E contro il pietismo che mise in difficoltà 40 anni fa i nostri cattolici impegnati, ha smontato uno ad uno i grimaldelli radicali che servirono a paesi come l’Italia per digerire l’aborto: riguardo al pericolo di morte della madre, il presule ha obiettato che “non è l’aborto la terapia che salva la vita in pericolo di una madre” e che “non si può fare un male per raggiungere un bene”. Circa lo stupro “lo Stato e la società stiano accanto alle donne che hanno subito violenza, offrendo loro aiuti concreti o la possibilità che il loro figlio, che non ha alcuna colpa, possa trovare accoglienza presso un’altra famiglia” mentre per le possibili malformazioni del feto “con il pretesto di essere compassionevoli nei confronti del nascituro, i genitori e la società nascondono il fatto che non sono disposti ad accettare” un bimbo malato. “Non vogliono proteggere il nascituro, bensì se stessi, le loro comodità, aspettative, interessi – ha ribadito il vescovo - E questa è una discriminazione”. Al contrario, i bambini concepiti “con la possibilità o la certezza di una grave malattia, meritano di vivere. E non perché lo decidono i loro genitori, la scienza o la società, ma perché la vita, di per sé, è sempre degna di essere vissuta”.

In conclusione ha smascherato che “il progetto di legge attualmente in discussione rischia di essere solo una tappa di un percorso verso la liberalizzazione totale dell’aborto in Cile. E questa è una realtà che non possiamo nascondere” perché “assolutamente ingiusto che un essere umano totalmente innocente venga punito con la morte perché dietro ad un aborto ci sono i genitori, i medici, la società, le istituzioni, ovvero tutti coloro dai quali una vittima innocente si aspetta protezioni e tutele”.

Fa un certo effetto trovare 40 anni dopo le grandi "battaglie di libertà" che hanno infiammato l’Europa, uno stato “vergine” in cui il tempo sembra essersi fermato.

Ma è anche stimolante il caso cileno. Perché ci interroga sul valore della sacra alleanza tra il popolo e i suoi pastori.

Quando i secondi si espongono in prima persona finoa alla testimonianza i primi seguono. E la risposta è questo 73% di contrari. Segno che negli anni le attività pro vida promosse dalla Chiesa cilena e dal laicato cattolico hanno seminato un germe buono nella popolazione. Un germe che forse in Italia, 40 anni fa, era ancora immaturo a livello di radicamento sul territorio.

Resta poi da considerare un altro fatto: le motivazioni delle lobby pro aborto sono in definitiva sempre le stesse, oggi come ieri. C’è un sostanziale immobilismo anche ideologico nel difendere la bontà dell’aborto. Ciò che è cambiato negli anni è la consapevolezza della gente, che non si lascia più abbindolare a certe chiacchiere, che nell’Europa occidentalizzata sono state appannaggio esclusivo dei grandi mezzi di comunicazione attraverso un perfetto lavaggio del cervello.

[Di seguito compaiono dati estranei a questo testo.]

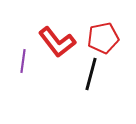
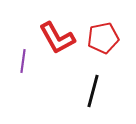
red L-shape: moved 4 px up; rotated 9 degrees clockwise
black line: moved 2 px right, 17 px down
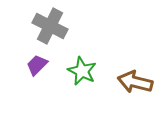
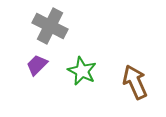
brown arrow: rotated 52 degrees clockwise
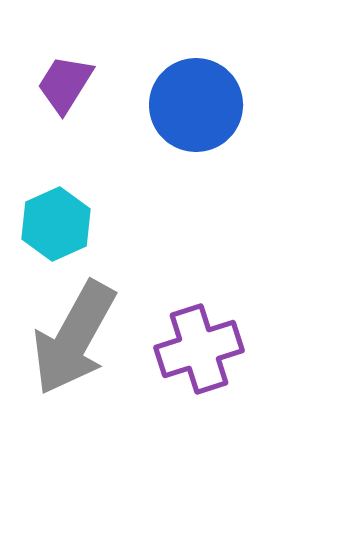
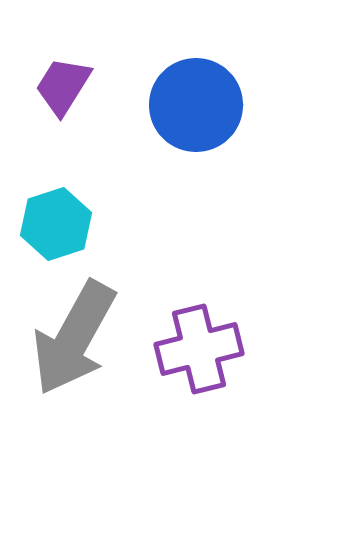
purple trapezoid: moved 2 px left, 2 px down
cyan hexagon: rotated 6 degrees clockwise
purple cross: rotated 4 degrees clockwise
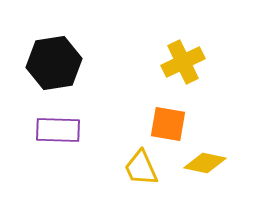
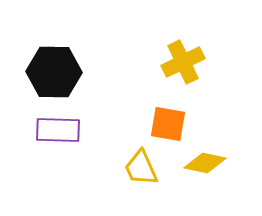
black hexagon: moved 9 px down; rotated 10 degrees clockwise
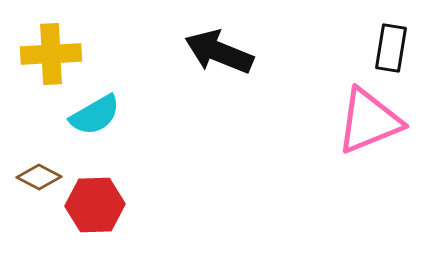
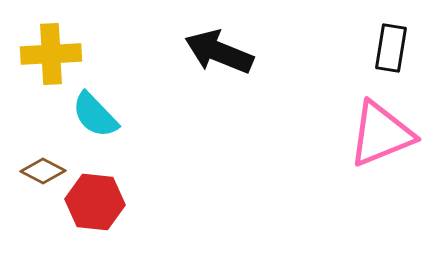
cyan semicircle: rotated 76 degrees clockwise
pink triangle: moved 12 px right, 13 px down
brown diamond: moved 4 px right, 6 px up
red hexagon: moved 3 px up; rotated 8 degrees clockwise
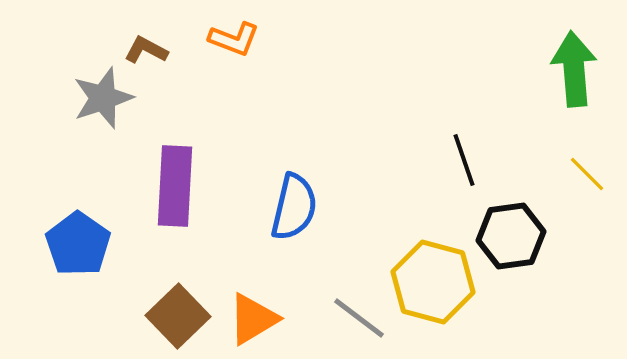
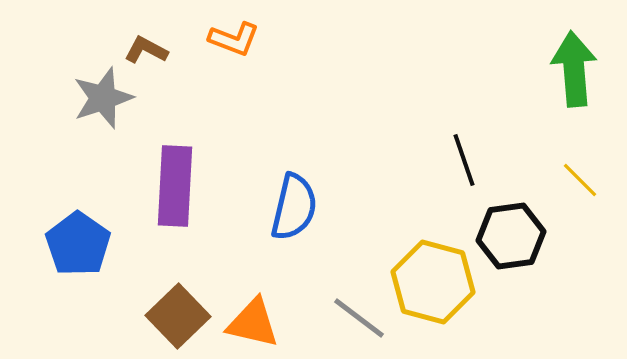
yellow line: moved 7 px left, 6 px down
orange triangle: moved 4 px down; rotated 44 degrees clockwise
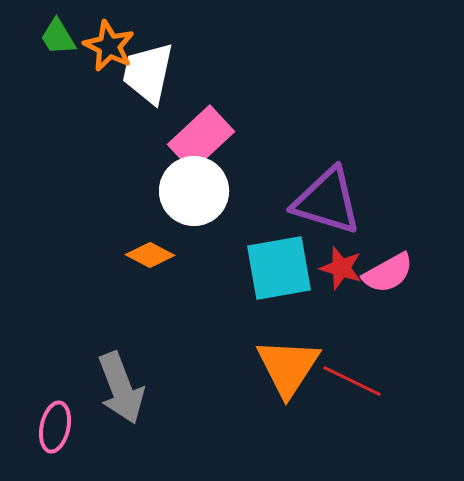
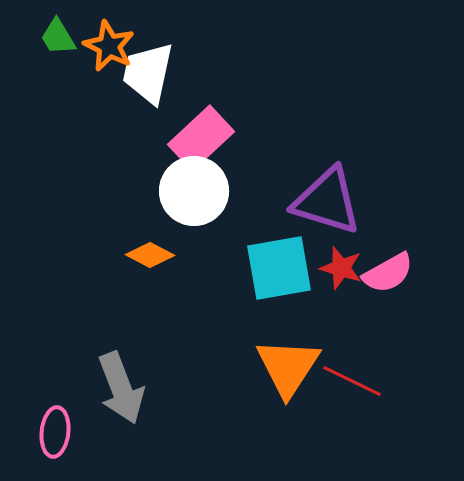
pink ellipse: moved 5 px down; rotated 6 degrees counterclockwise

Resta inteso che il Senato può bellamente infischiarsene del sondaggio e votare la legge, ma sarebbe ancora una volta contro il popolo. 

Un popolo che in questi anni non ha conosciuto l’aborto come esempio preclaro di libertà ed emancipazione. Quanti bambini non sono stati uccisi grazie a questa proibizione? Quante vite, quante storie hanno preso il largo nel mare della vita per quel blocco imposto 27 anni fa da Pinochet? Non fa interrogare nemmeno il fatto che il Cile, negli ultimi 30 anni è stato il Paese latino americano con la la speranza di vita più elevata del Sud America arrivando fino ai 77,74 anni nel periodo 2000 – 2005? (fonte Wikipedia). Cifre che indicano un invecchiamento nel 2020 con una maggioranza della popolazione che avrà 35 anni, superando il gruppo giovanile, che in questo momento è il più numeroso del paese.

Alla fine, sembra dirci questa storia tutto torna. Anche la storia che da tragedia si ripete in farsa. Approvare la legge sull'aborto è smaccatetamente una pretesa fuori tempo massimo, perché il re è ormai nudo e 40 anni di battaglie ci hanno dimostrato che la libertà conquistata non è stata altro che una schiavitù verso un abisso continuo. In Cile il tempo è stato come congelato. Non la testa delle persone, però, che adesso possono vedere più chiaramente quanto non vollero vedere tanti sinceri e democratici cattolici tanti anni fa in Europa.